Я считаю нелишним напомнить читателю о двадцатилетней давности дебюте поэта еще и потому, что двойной контекст, в котором он состоялся, очень точно отражает два полюса тяготения, двойственную природу этой поэтики. С одной стороны, назовем ее для простоты формальной, установка на эксперимент, инновацию, на знаменитое «Il faut être absolument moderne» («Нужно быть абсолютно современным») Рембо, со всеми вытекающими для конвенционального стиха разрушительными последствиями; с другой – обращение к классическим, «высоким» сюжетам и образцам, от Гомера, Пиндара, Софокла, Горация, Овидия до ветхо– и новозаветных, к мифу и эпосу, к традиционным для русской поэзии экзистенциальным и религиозным мотивам, к основополагающим ценностям иудеохристианской и античной культуры (разумеется, с поправкой на то, что официальной советской культурой эти ценности были либо пущены в расход, либо загнаны в подполье; впрочем, к середине 80-х, с их носившейся в воздухе тоской по «православному ренессансу», обращение к религиозной образности и риторике само по себе уже не являлось для цензуры чем-то вопиющим).
В подобном – контрастном – столкновении авангарда и «архаики», «разомкнутой» секуляризированной формы и сакрального материала, столкновении, призванном «остранить» и тем самым реактуализировать норму в лице забытых, подвергшихся порче и вытеснению «вечных смыслов», у Завьялова в отечественной неофициальной поэзии отчасти уже были предшественники. Он мог опираться на опыт Геннадия Айги, Виктора Кривулина, того же Сергея Стратановского. Имена двух первых поэтов встречаются, и не раз, в посвящениях и эпиграфах, чем Завьялов открыто признают преемственность, свой долг перед ними. Однако ни один из них не заходит так далеко по пути радикализации этого столкновения, перерастающего, если вспомнить другого поэта, в «апофеоз частиц», в драму поэтического высказывания как такового, которая бесконечно проблематизирует возможность в постисторическом мире воскресить трансцендентное.

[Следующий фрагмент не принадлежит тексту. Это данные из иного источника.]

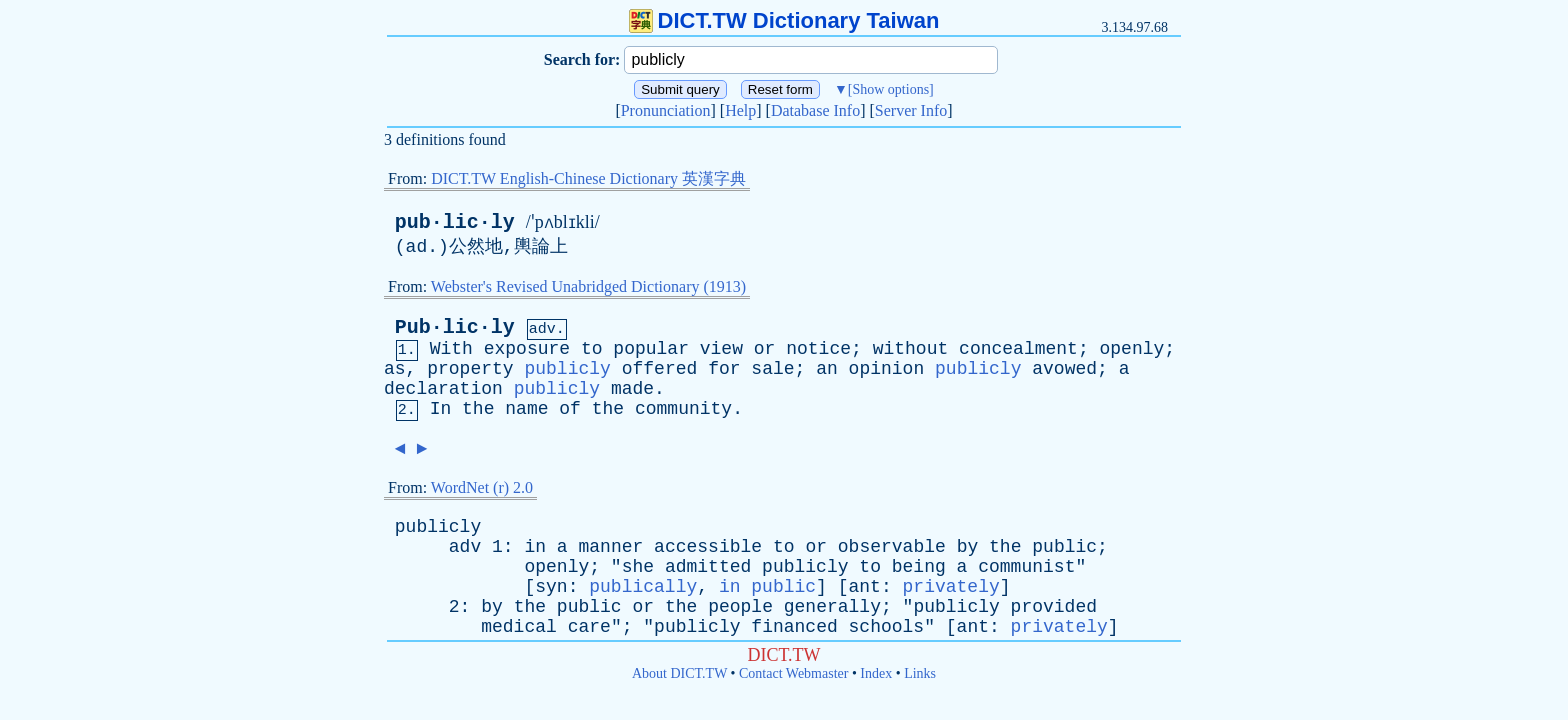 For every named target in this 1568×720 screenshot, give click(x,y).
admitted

Синтаксис Кривулина и Стратановского (заключим для удобства в скобки очевидные стилистические различия этих поэтов) остается удобочитаемым, конвенциональным; при всех ритмических сдвигах и нарушениях, они нигде до конца не отказываются от регулярного стиха и привычной строфики, крайне редко – от рифмы; теологическая вертикаль образует строгий отвес к любым формальным отклонениям; столкновение, о котором идет речь, перенесено у них, скорее, в область семантики, языка, разъедающего, подтачивающего высказывание изнутри. К тому же ни тот ни другой не покидают локус русской/советской словесности, привилегированное для обоих поле референций – это Серебряный век и последовавшая за ним катастрофа. Их поэзия относится к поэзии Завьялова как фигуративная живопись к нефигуративной, абстрактной.
Айги, безусловно, ближе Завьялову – и своим «примитивизмом», идущим от песенной, фольклорной традиции, и «бедной» образностью, и отказом от регулярной метрики, рифмы, пунктуации, и своей принадлежностью к «малой народности» (Айги – чувашский поэт, пишущий по-русски, Завьялов – мордвин), и ориентацией на современный западный авангард, в том числе музыкальный. Но поэзия Айги существует в совершенно ином эмоциональном регистре; гуманистические, христианские ценности никогда не ставятся в ней под вопрос; в отличие от Завьялова, Айги не превращает двуязычие и миноритарность в творческий принцип, в стратегию, не стремится к созданию этнопоэтики (см. цикл «Мокшэрзянь кирьговонь грамматат», где русский язык выступает как язык-завоеватель, язык-насильник), не занимается археологией поэтических форм, от греческого треноса до «переводов» русской классики. Наконец, этой поэзии неведома предельная раздробленность, «распыленность» речи, та фрагментарность, что конституирует работу Завьялова.
* * *
Теперь все больше Я
так больше что совсем
пустынно
голубой рассвет
и январский солнце
как-то что ли черный
Опускать
(в очередь)
меч руки
(потом)
копья глаза
«Поэт заставляет сызнова почувствовать связь между ужасом и словом. Он всегда древняя Пифия, которая передает собственную чудовищность всему произносимому, страшилище, давящееся несбыточным голосом, неспособное выговорить ничего и тем самым дающее сказаться тому, что раньше всякого слова, тому предстоящему, которое будит и опустошает речь, так что ей только и остается смириться с ним, чтобы его хоть как-то унять, укротить силой ритма. Но ритм, никогда не порывающий с прежним необузданным истоком, снова и снова воспроизводит его в самом скандировании так, чтобы лишить сказанное даже возможности, даже тени какого бы то ни было окончательного смысла» [24].